Engkau hai kebodohan, sedikitmu adalah ketiadaan. Banyakmu ada tapi tidak kokoh. Dan diantara pengetahuanku adalah ilmu tafsir dan ilmu hadits yang selalu di agungkan sejak dulu hingga sekarang. Ilmu tauhid yang merupakan kunci pintu surga. Kepadakulah kembalinya empat pilar kemuliaan manusia; ilmu agama, ilmu badan, ilmu pikiran dan ilmu lisan.
Cukuplah bagi kebodohan itu buruk nama dan bentuknya. Setiap nama itu sesuai dengan yang menyandangnya. Berjalan tak tentu arah, meraba-raba seperti orang buta. Memahami sesuatu tidak sebagaimana mestinya. Dan semua keburukan di dunia ini dinisbatkan kepadanya.
Dengan ilmu diraih kedudukan yang tinggi dan kebahagiaan di dunia dan akhirat. Ilmu bertambah dengan diinfakkan. Dimuliakan dalam semua agama. Dengannya tegak tiang-tiang agama. Anak-anaknya adalah orang-orang mulia, dan menjadi pemimpin penduduk dunia dan akhirat. mengulang-ulang ilmu bersama mereka menjadikannya bertambah, duduk di majelis mereka adalah ibadah. Sebaik-baik teman dalam kesendirian, penolong dalam kesulitan. Segala sesuatu hingga ikan di dasar samudera memohon ampunan untuk ahlinya.
Ilmu itu dicintai secara fitrah manusia. Diagungkan dalam adat manusia maupun dalam syari’at Allah. Tidak ada cacat padanya, ahlinya tetap kekal sekalipun jasad mereka telah rusak dalam kubur.
Orang yang berilmu tetap hidup kekal setelah matinya
Padahal tulang-belulangnya telah hancur di bawah tanah.
Orang bodoh adalah mayat sekalipun berjalan di atas tanah
Dikira hidup padahal dia mati.
Cukuplah bagi ilmu sebuah kemulian bahwa setiap orang mengaku-ngakuinya.

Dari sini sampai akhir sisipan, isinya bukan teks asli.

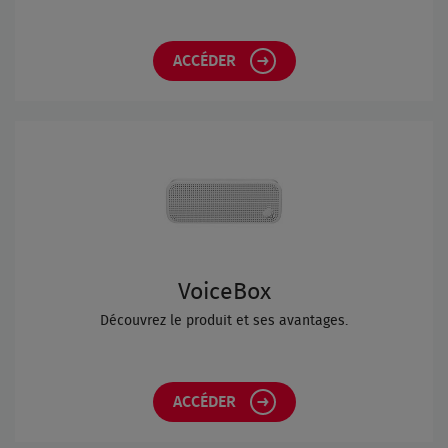
ACCÉDER
VoiceBox
Découvrez le produit et ses avantages.
ACCÉDER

Dan setiap yang memiliki fithrah yang bersih berusaha mendapatkannya. Bahwasanya ia di dapatkan dengan tekad yang tinggi bukan dengan sifat malas. Tidak diraih dengan harta benda. Tidak diwariskan dengan nasab. Dalam ilmu sama kedudukan orang pasar dengan raja, kaya dengan miskin, yang merdeka dengan budak. Diraih dengan perjuangan dan kesungguhan bukan dengan bergantung kepada ayah dan kakek.

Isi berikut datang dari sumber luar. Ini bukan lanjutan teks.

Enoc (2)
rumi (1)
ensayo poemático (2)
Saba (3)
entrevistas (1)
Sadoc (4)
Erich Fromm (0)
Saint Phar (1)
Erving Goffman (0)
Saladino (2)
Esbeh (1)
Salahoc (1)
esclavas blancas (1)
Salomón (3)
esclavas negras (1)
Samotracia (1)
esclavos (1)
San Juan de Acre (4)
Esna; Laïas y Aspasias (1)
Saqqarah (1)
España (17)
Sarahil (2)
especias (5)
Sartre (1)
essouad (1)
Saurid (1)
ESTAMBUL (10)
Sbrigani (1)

Adapun engkau hai kebodohan! Kekejian apalagi yang melebihimu. Kerugian dan kesia-siaan bagi kehidupan. Anak-anakmu tak obahnya hewan sekalipun pakai sorban. Hewan ternak sekalipun makan yang enak-enak. Mayoritasnya adalah orang-orang yang rendah dan hina sekalipun mengenakan pakaian yang mewah dan mencicipi makanan aneka rasa. Orang-orang yang jahat walaupun mahir beretorika.
Wahai orang yang kehilangan kemuliaan. Wahai kunci pintu berlebihan dan melampui batas. Hai ‘aib generasi kini atas para pendahulu (salaf). Wahai penghancur rumah. Hai hujjah yang lebih lemah dari sarang laba-laba. Hai perusak ibadah. Hai buruk kelakuan. Hai sedikit faedah. Hai yang kesaksiannya tidak diterima. Hai pembuang-buang harta. Hai segala cacat dan cela. Raja propaganda yang mendatangkan kebingungan dan keraguan.

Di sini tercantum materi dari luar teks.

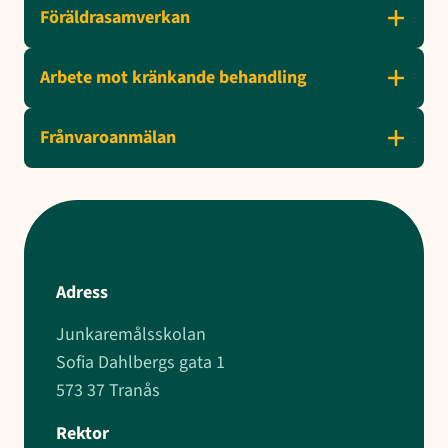
Föräldrasamverkan
Arbete mot kränkande behandling
Frånvaroanmälan
Adress
Junkaremålsskolan
Sofia Dahlbergs gata 1
573 37 Tranås
Rektor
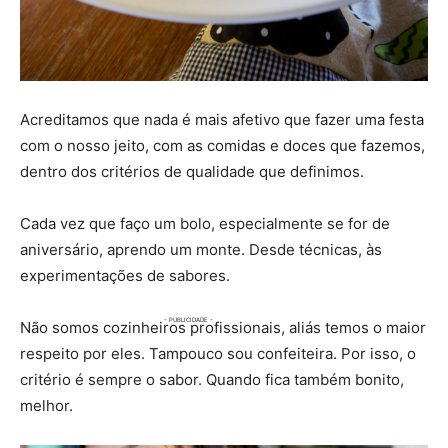
Acreditamos que nada é mais afetivo que fazer uma festa
com o nosso jeito, com as comidas e doces que fazemos,
dentro dos critérios de qualidade que definimos.
Cada vez que faço um bolo, especialmente se for de
aniversário, aprendo um monte. Desde técnicas, às
experimentações de sabores.
Não somos cozinheiros profissionais, aliás temos o maior
respeito por eles. Tampouco sou confeiteira. Por isso, o
critério é sempre o sabor. Quando fica também bonito,
melhor.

Dengan lidah apalagi aku akan menyebutkan ‘aib-‘aibmu? Dengan bahasa apalagi aku akan menggambarkan keburukan-keburukanmu? Apakah ada kebutaan yang melebihimu? Atau kehinaan yang lebih rendah darimu? Bukankah engkau sifat setiap orang yang jahat? Dan bekal para pencuri dan perampok? Jika perniagaanmu beruntung maka itu demi Allah adalah pasar orang-orang fasik.
Kepadamulah menisbatkan diri semua penjudi, pemabok, penyanyi, penari, orang-orang yang angkuh lagi curang, para ahli nujum, penyihir, dukun dan orang-orang yang vulgar.
Jika engkau bangga dengan pakaian dan makananmu, maka itu hanya pengisi tong sampah. Semua yang aku sebutkan tentang sifatmu sejatinya adalah cocok untuk syaithon, dan dia tidak punya kekuasaan atas hamba-hamba Allah yang ikhlas.
Jika engkau cela diriku dengan kemiskinan, maka itu adalah kebodohan. Karena kemiskinan adalah symbol orang-orang sholeh pilihan dan perhiasan hamba-hamba Allah yang baik. Duduklah hai orang yang jauh dari kemuliaan. Sesungguhnya engkau adalah orang yang berpakaian tetapi telanjang. Teman yang menghilangkan kecerdasan, sumber segala penyakit. Jika engkau berkhidmat kepada tokoh-tokoh dunia, maka aku berkhidmat kepada Dzat yang maha kekal. Jika kelezatanmu hanya sebatas zhohir, maka (ilmu) makanan ruh adalah roh segala makna.
Anak-anakku adalah orang yang beruntung, manusia-manusia pilihan. Lentera para hamba, penerang bagi bangsa. Bagaimana mungkin engkau dapatkan kebanggaan seperti yang kumiliki? Dan dari mana engkau akan menandingiku dalam baiknya asal-usulku serta mulianya sumberku?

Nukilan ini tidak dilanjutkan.